Key Takeaways for Investors

  • Near-term: Post-quarter FDA approval of acoramidis (Attruby) transforms BBIO into a commercial-stage story in a large market; label highlights near-complete stabilization and hard outcomes reduction—key for uptake; strong access/pricing stance may accelerate adoption .
  • Cash inflows: Approval triggers $500M milestone under the royalty funding agreement; EU/JP approvals would add $105M aggregate—material liquidity catalysts alongside $405.7M cash/short-term restricted cash at Q3 end .
  • 2025 pipeline readouts: Three Phase 3 readouts expected (LGMD2I/R9, ADH1, achondroplasia)—multiple value-inflection points beyond acoramidis -.
  • Infigratinib differentiation: FDA Breakthrough Therapy Designation plus statistically significant AHV and proportionality signals at low dose underpin potential best-in-class oral profile; enrollment on track - .
  • Capital allocation: Operating expense intensity reflects launch prep and late-stage advancement; gene therapy spend trimmed by >$50M, with partnering pursued for CAH to preserve focus/capital .
  • Evidence strength: Recurrent event analyses and OLE data deepen the clinical impact narrative for acoramidis—supporting share gains versus existing therapies .
  • Watch items: Early launch metrics for Attruby (switching dynamics, TTR stabilization monitoring, hospitalization trends), EU/JP regulatory timelines, and 2025 Phase 3 data cadence.

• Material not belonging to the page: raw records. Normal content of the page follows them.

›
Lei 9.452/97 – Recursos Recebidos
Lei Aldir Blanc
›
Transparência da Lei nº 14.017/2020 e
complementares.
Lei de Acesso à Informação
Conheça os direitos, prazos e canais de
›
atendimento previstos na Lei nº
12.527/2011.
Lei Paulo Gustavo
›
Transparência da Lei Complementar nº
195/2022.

Appendix: Additional Q3-Relevant Press Releases (select)

  • FORTIFY (BBP-418) enrollment completed; interim readout 2025; potential U.S. Accelerated Approval via αDG surrogate -.
  • Infigratinib (achondroplasia) received FDA Breakthrough Therapy Designation; PROPEL 3 enrollment targeted to complete by year-end -.
  • BBP-812 (Canavan) received RMAT; exploring Accelerated Approval pathway; positive functional signals reported -.
  • CAH gene therapy BBP-631: first-ever endogenous cortisol production increases in CAH; BBIO to reduce gene therapy budget and seek partners -.